Another prominent Philadelphia restaurant owner, Marc Vetri, was more direct in his criticism.

“This administration is a joke,” Vetri wrote on Twitter.

For Youma Ba, the indoor dining delay was painful and surprising. She was preparing the West Philadelphia African restaurant she manages, Kilimanjaro, to begin offering dine-in service for the first time since March until a WHYY reporter told her the news Wednesday morning.“That means we are stuck again,” she responded.

Normally, Ba said, Kilimanjaro is packed in the spring and summer with students and their families, as well as people attending conferences or events at nearby universities. It’s not set up for outdoor dining, and she was excited to see her customers again for the first time in months. She was also excited about making some badly needed cash. She’s been late on rent every month since April.

“The pandemic is scary now, and getting to another month, and not knowing when the students come back too,” Ba said. “We just have to pray to God to change the situation soon.”

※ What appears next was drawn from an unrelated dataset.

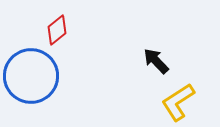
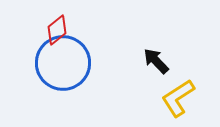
blue circle: moved 32 px right, 13 px up
yellow L-shape: moved 4 px up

Other restaurant owners had already decided not to immediately restart indoor dining due to coronavirus concerns.

“I was glad to hear [about the delay] because then we would be playing the same rules,” said Peter Hwang, owner of the South Philly Korean gastropub SouthGate.

‘I wasn’t sure that I was ready’

Servers, bartenders, chefs and other restaurant workers had mixed feelings about the indoor dining delay.

Stephen Shellenberger was disappointed by the news that he wouldn’t be waiting tables inside Oyster House anytime soon. He said he thinks he has already been exposed to the coronavirus.

“My feeling of risk is probably lower,” Shellenberger said. “But I understand other people wouldn’t feel safe.”

Shellenberger has been getting by comfortably on unemployment, but he hopes to pick up some outside shifts soon. He feels called to the work, despite the greater risks servers face during the pandemic.

“It’s like working in Chernobyl,” Shellenberger said. “People had to shut down the reactor even though they knew it was risky … They had a sense of duty. We feed people.”

For Gregg Seiger, the indoor dining delay came as a relief. Seiger, a Fairmont resident who has worked as a chef in the city for about 20 years, said he has received multiple offers in the last two weeks to return to the kitchen at restaurants gearing up to resume indoor dining. He hadn’t yet accepted any of them.

“I just wasn’t sure that I was ready,” Seiger said. “What does it mean to put eight knuckleheads in the kitchen? Something negative could come out of that.”